Rund 300 Jahre ist sie alt und stammt, wie noch einige andere auf Schloss Moritzburg, aus Venedig. In den vergangenen Jahren wurde die aus etwa 45 mal 65 Zentimeter großen Ziegenhäuten gefertigte Wandbespannung restauriert. „Ab September sollen die Besucher das Zimmer bei ihrem Schlossrundgang wieder besichtigen können“, sagt Hilsky. Die Gemälde, die ihm seinen Namen gaben, wird man dann allerdings vergebens suchen. Künftig sollen die Besucher dort vor allem die Ledertapeten bewundern können.
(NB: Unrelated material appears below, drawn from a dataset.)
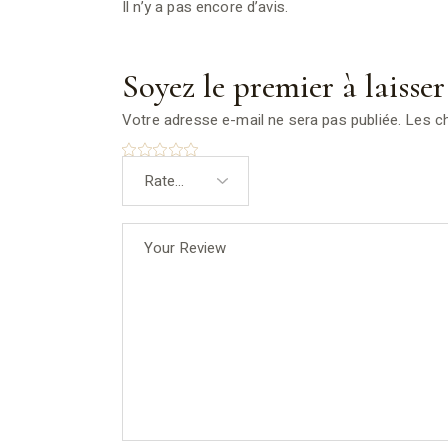
Il n’y a pas encore d’avis.
Soyez le premier à laisse
Votre adresse e-mail ne sera pas publiée.
Les c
Doch nicht nur das. „Da wir in diesem Zimmer gleichzeitig die original erhaltene Holzpaneele zeigen, kann der Besucher hier einen Eindruck gewinnen, wie es im Barock im Schloss ausgesehen hat“, erzählt Schulz. Ursprünglich hing die jetzt restaurierte Ledertapete allerdings im Obergeschoss und kam erst am Ende des 19. Jahrhunderts an ihren jetzigen Ort. „Insgesamt waren einmal 60 Räume von Schloss Moritzburg mit Leder bespannt“, sagt der Restaurator. In den 1930er-Jahren wurde dann ein erheblicher Teil an den Wawel in Krakow (Krakau) verkauft. Dort schmücken sie sieben Säle. Schwere Schäden und Verluste gab es am Ende des Zweiten Weltkrieges. Riesige Schnitte, ganze Teile fehlten.
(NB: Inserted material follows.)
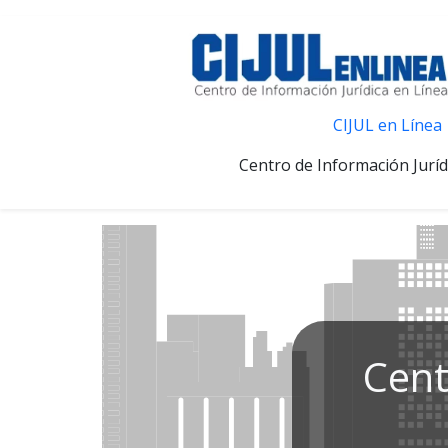
CIJUL en Línea
Centro de Información Juríd
Cent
„In der Nachkriegszeit wurde dann so gut es damals ging versucht, die Schäden zu beheben“, sagt Schulz. Große Fehlstellen wurden mit Gemälden abgedeckt, kleinere mit anderen Lederstücken geschlossen, Risse und Schnitte verklebt. „Als 1987 mit dem Abnehmen der Ledertapeten begonnen wurde, musste ein spezielles Kartierungssystem erarbeitet werden, um das gewaltige Puzzle wieder richtig zusammen zu setzen“, erinnert sich Schulz, der das System mit entwickelte. Fündig wurden die Restaurtoren auch im Depot des Schlosses, wo weitere Ledertapeten lagern, von denen die schönsten in den nächsten Jahren den Besuchern wieder erlebbar gemacht werden sollen. Doch selbst ohne die Depotreserven verfügt Moritzburg über den weltgrößten geschlossenen Bestand an Ledertapeten. 13 Ausstellungs-, Arbeits- und andere Räume sind damit ausgestaltet.
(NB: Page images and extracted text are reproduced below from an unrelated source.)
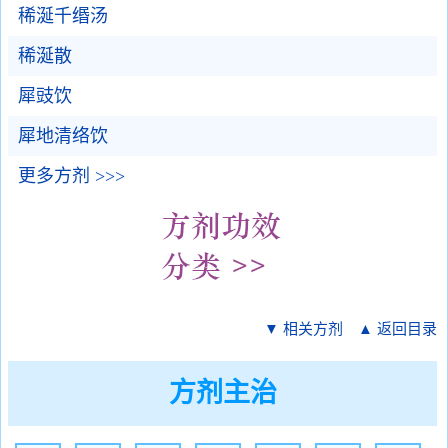
稀涎千缗汤
稀涎散
犀豉饮
犀地清络饮
更多方剂 >>>
▼ 相关方剂
▲ 返回目录
方剂主治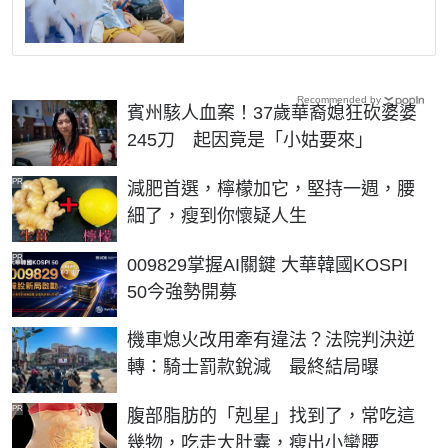
Recommended by
賓州駭人血案！37歲華裔媳狂砍婆婆
245刀 起因竟是「小姑要來」
PR
減肥首選，檸檬加它，堅持一週，腰
細了，瘦到你懷疑人生
PR
009829掌握AI關鍵 大華韓國KOSPI
50今強勢開募
機車熄火改用牽有違法？法院判決逆
轉：騎士罰款銳減 最終結局曝
PR
腹部脂肪的「剋星」找到了，常吃這
幾物，吃走大肚囊，瘦出小蠻腰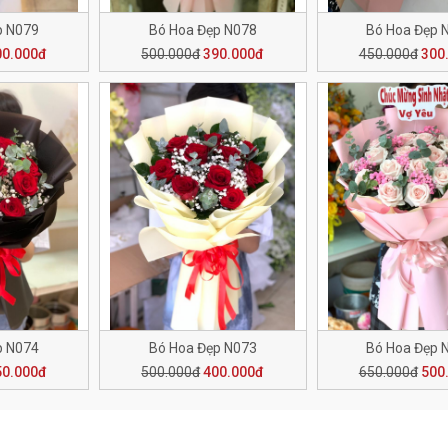
p N079
Bó Hoa Đẹp N078
Bó Hoa Đẹp 
00.000đ
500.000đ
390.000đ
450.000đ
300
p N074
Bó Hoa Đẹp N073
Bó Hoa Đẹp 
50.000đ
500.000đ
400.000đ
650.000đ
500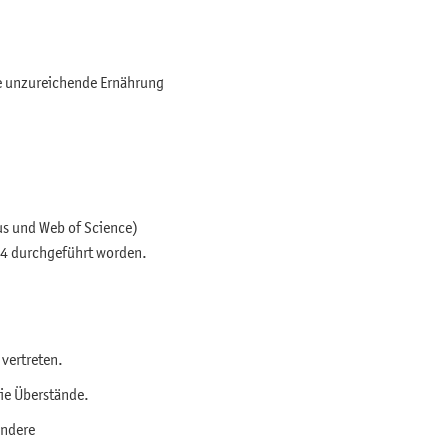
ne unzureichende Ernährung
us und Web of Science)
024 durchgeführt worden.
vertreten.
eie Überstände.
ondere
Obwohl die Restauratoren das Puzzle akribisch zusammenfügten, ließen sich nicht alle Verluste ausgleichen. Kleine Stellen wurden nachgearbeitet, was nicht ganz einfach war, ist doch die Ledertapetenherstellung seit der zweiten Hälfte des 18. Jahrhunderts ausgestorben. Schulz: „Wir haben das Leder mit Eisenstempeln punzieren und auf barocke Art versilbern.“ Dennoch musste eine Wand ganz aufgegeben werden. Die konservatorisch ungünstigste wird künftig mit einem geprägten Seidenstoffe bespannt.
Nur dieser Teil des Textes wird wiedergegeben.